By the early 1900’s, society’s appetite for live tap performance was extraordinary – from vaudeville houses and nightclubs, to theatres. Tap increasingly gained popularity until it’s golden age between 1920 and 1935, the year Jeni LeGon and Bill Robinson performed in the film Hooray for Love. During this period, tap was the most popular dance on Broadway and the silver screen, and many “Big Bands” had a tap act as part of their show. Female dancers – while often not honored in history books – were important to the appeal and success of tap during this period.
After the 1929 depression hit, many theatres and clubs closed. Eventually tap dancers could only find work for pre-movie performances and many African American dancers were further marginalized. Interest in tap virtually disappeared from 1950-1970 due to economic forces, the death of vaudeville and a new form of Broadway choreography called “jazz” dancing.
Since then tap has re-emerged and found new vitality in its expression. Women dancers have been an integral part of this new life, bringing a uniquely compelling quality to the dancing.
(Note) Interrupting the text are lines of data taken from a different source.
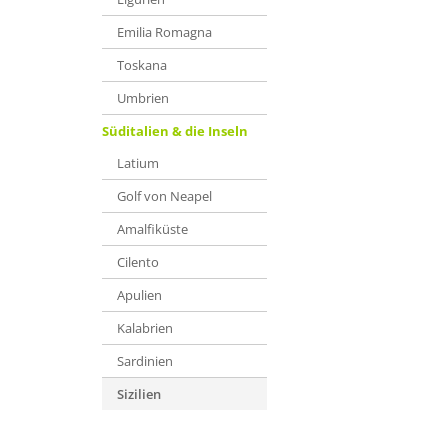
Emilia Romagna
Toskana
Umbrien
Süditalien & die Inseln
Latium
Golf von Neapel
Amalfiküste
Cilento
Apulien
Kalabrien
Sardinien
Sizilien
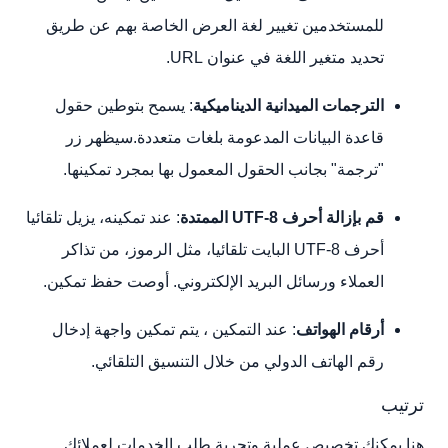
للمستخدمين تغيير لغة العرض الخاصة بهم عن طريق
تحديد متغير اللغة في عنوان URL.
الترجمات الميدانية الديناميكية
: يسمح بتوطين حقول
قاعدة البيانات المدعومة بلغات متعددة.سيظهر زر
"ترجمة" بجانب الحقول المعمول بها بمجرد تمكينها.
قم بإزالة أحرف UTF-8 الممتدة
: عند تمكينه، يزيل تلقائيا
أحرف UTF-8 البايت تلقائيا، مثل الرموز، من تذاكر
العملاء ورسائل البريد الإلكتروني. أوصت حفظ تمكين.
أرقام الهواتف
: عند التمكين ، يتم تمكين واجهة إدخال
رقم الهاتف الدولي من خلال التنسيق التلقائي.
ترتيب
هنا يمكنك تخصيص عملية وتجربة طلب الخدمات لعملائك.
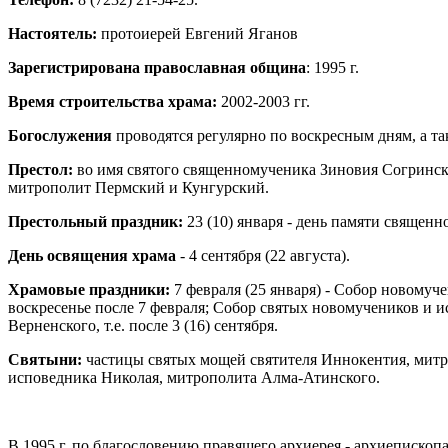
Настоятель:
протоиерей Евгений Яганов
Зарегистрирована православная община
: 1995 г.
Время строительства храма:
2002-2003 гг.
Богослужения
проводятся регулярно по воскресным дням, а т
Престол:
во имя святого священномученика Зиновия Согринс
митрополит Пермский и Кунгурский.
Престольный праздник:
23 (10) января - день памяти священ
День освящения храма
- 4 сентября (22 августа).
Храмовые праздники:
7 февраля (25 января) - Собор новомуч
воскресенье после 7 февраля; Собор святых новомучеников и 
Верненского, т.е. после 3 (16) сентября.
Святыни:
частицы святых мощей святителя Иннокентия, митр
исповедника Николая, митрополита Алма-Атинского.
В 1995 г. по благословению правящего архиерея - архиеписко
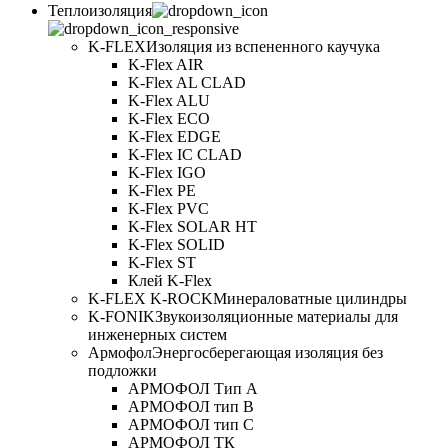
Теплоизоляция
K-FLEX
Изоляция из вспененного каучука
K-Flex AIR
K-Flex AL CLAD
K-Flex ALU
K-Flex ECO
K-Flex EDGE
K-Flex IC CLAD
K-Flex IGO
K-Flex PE
K-Flex PVC
K-Flex SOLAR HT
K-Flex SOLID
K-Flex ST
Клей K-Flex
K-FLEX K-ROCK
Минераловатные цилиндры
K-FONIK
Звукоизоляционные материалы для
инженерных систем
Армофол
Энергосберегающая изоляция без
подложки
АРМОФОЛ Тип А
АРМОФОЛ тип В
АРМОФОЛ тип C
АРМОФОЛ ТК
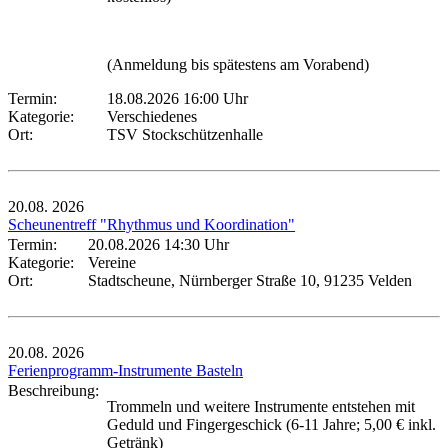
(Anmeldung bis spätestens am Vorabend)
Termin:
18.08.2026 16:00 Uhr
Kategorie:
Verschiedenes
Ort:
TSV Stockschützenhalle
20.08.
2026
Scheunentreff "Rhythmus und Koordination"
Termin:
20.08.2026 14:30 Uhr
Kategorie:
Vereine
Ort:
Stadtscheune, Nürnberger Straße 10, 91235 Velden
20.08.
2026
Ferienprogramm-Instrumente Basteln
Beschreibung:
Trommeln und weitere Instrumente entstehen mit
Geduld und Fingergeschick (6-11 Jahre; 5,00 € inkl.
Getränk)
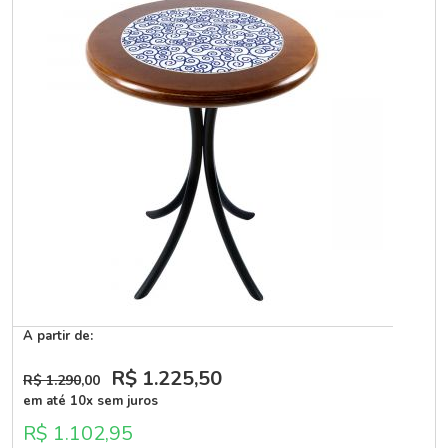
A partir de:
R$ 1.225
,50
R$ 1.290
,00
em até 10x sem juros
R$ 1.102,95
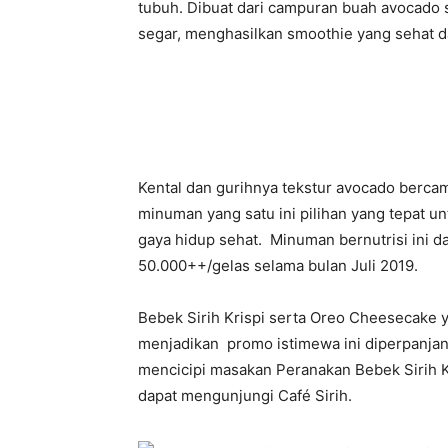
tubuh. Dibuat dari campuran buah avocado 
segar, menghasilkan smoothie yang sehat d
Kental dan gurihnya tekstur avocado berca
minuman yang satu ini pilihan yang tepat u
gaya hidup sehat. Minuman bernutrisi ini d
50.000++/gelas selama bulan Juli 2019.
Bebek Sirih Krispi serta Oreo Cheesecake 
menjadikan promo istimewa ini diperpanjan
mencicipi masakan Peranakan Bebek Sirih K
dapat mengunjungi Café Sirih.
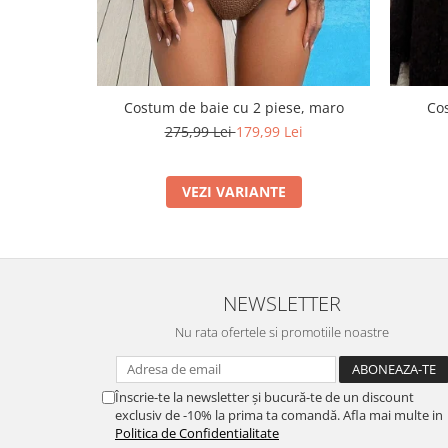
Costum de baie cu 2 piese, maro
Cos
275,99 Lei
179,99 Lei
VEZI VARIANTE
NEWSLETTER
Nu rata ofertele si promotiile noastre
Înscrie-te la newsletter și bucură-te de un discount
exclusiv de -10% la prima ta comandă. Afla mai multe in
Politica de Confidentialitate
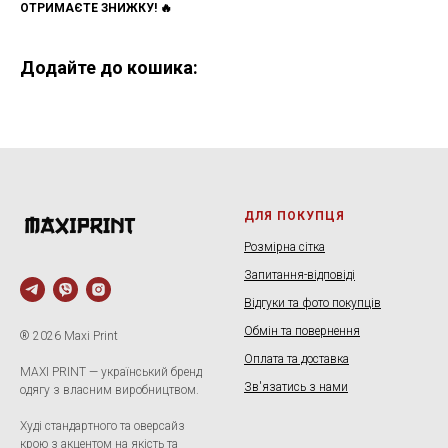
ОТРИМАЄТЕ ЗНИЖКУ! 🔥
Додайте до кошика:
ДЛЯ ПОКУПЦЯ
Розмірна сітка
Запитання-відповіді
Відгуки та фото покупців
Обмін та повернення
® 2026 Maxi Print
Оплата та доставка
MAXI PRINT — український бренд
Зв'язатись з нами
одягу з власним виробництвом.
Худі стандартного та оверсайз
крою з акцентом на якість та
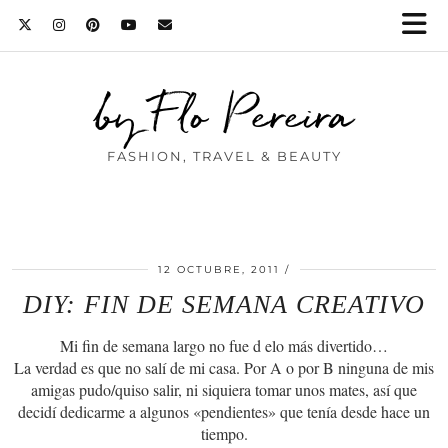
by Flo Pereira
FASHION, TRAVEL & BEAUTY
12 OCTUBRE, 2011
DIY: FIN DE SEMANA CREATIVO
Mi fin de semana largo no fue d elo más divertido…
La verdad es que no salí de mi casa. Por A o por B ninguna de mis
amigas pudo/quiso salir, ni siquiera tomar unos mates, así que
decidí dedicarme a algunos «pendientes» que tenía desde hace un
tiempo.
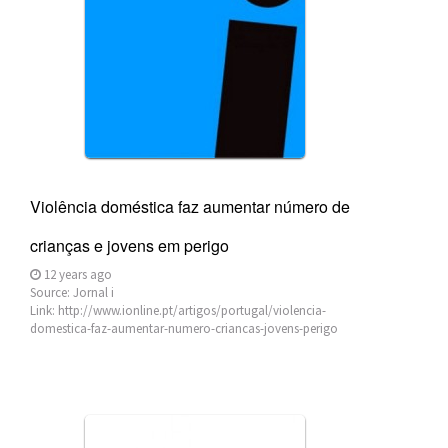
Violência doméstica faz aumentar número de
crianças e jovens em perigo
12 years ago
Source:
Jornal i
Link:
http://www.ionline.pt/artigos/portugal/violencia-
domestica-faz-aumentar-numero-criancas-jovens-perigo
As Idella Reed-Davis, a principle dancer in all three of the Taps Are Talking: Women In Tap performances and founding member of Rhythm Iss, says, “I think we [women] take the edge off the tension in the performance. You can breathe while we dance. While when men dance, like Savion [Glover], I’m so awed, so caught up in the tension. I’m so on the edge of my seat that I can’t breath. But when women dance you can sit back, absorb what it is that we’re doing. You can feel. You can be in the moment with the dancers.”
Whatever tap will become, whatever will be expressed through this vibrant art form, women dancers will continue developing tap as a unique voice for women.